▶ **Your instructions**
Would you please return every line from the listing that contains the word "изображений"?

***** Records for this exercise

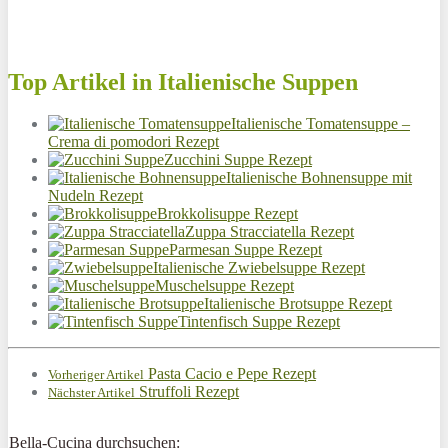
Top Artikel in Italienische Suppen
Italienische Tomatensuppe –
Crema di pomodori Rezept
Zucchini Suppe Rezept
Italienische Bohnensuppe mit
Nudeln Rezept
Brokkolisuppe Rezept
Zuppa Stracciatella Rezept
Parmesan Suppe Rezept
Italienische Zwiebelsuppe Rezept
Muschelsuppe Rezept
Italienische Brotsuppe Rezept
Tintenfisch Suppe Rezept
Pasta Cacio e Pepe Rezept
Vorheriger Artikel
Struffoli Rezept
Nächster Artikel
Bella-Cucina durchsuchen:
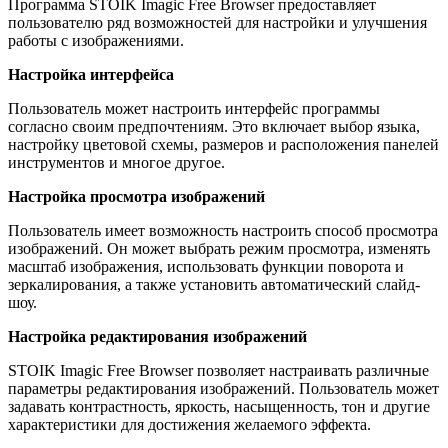
Программа STOIK Imagic Free Browser предоставляет
пользователю ряд возможностей для настройки и улучшения
работы с изображениями.
Настройка интерфейса
Пользователь может настроить интерфейс программы
согласно своим предпочтениям. Это включает выбор языка,
настройку цветовой схемы, размеров и расположения панелей
инструментов и многое другое.
Настройка просмотра изображений
Пользователь имеет возможность настроить способ просмотра
изображений. Он может выбрать режим просмотра, изменять
масштаб изображения, использовать функции поворота и
зеркалирования, а также установить автоматический слайд-
шоу.
Настройка редактирования изображений
STOIK Imagic Free Browser позволяет настраивать различные
параметры редактирования изображений. Пользователь может
задавать контрастность, яркость, насыщенность, тон и другие
характеристики для достижения желаемого эффекта.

**********

▶ **Response to the task**
Настройка просмотра изображений
изображений. Он может выбрать режим просмотра, изменять
Настройка редактирования изображений
параметры редактирования изображений. Пользователь может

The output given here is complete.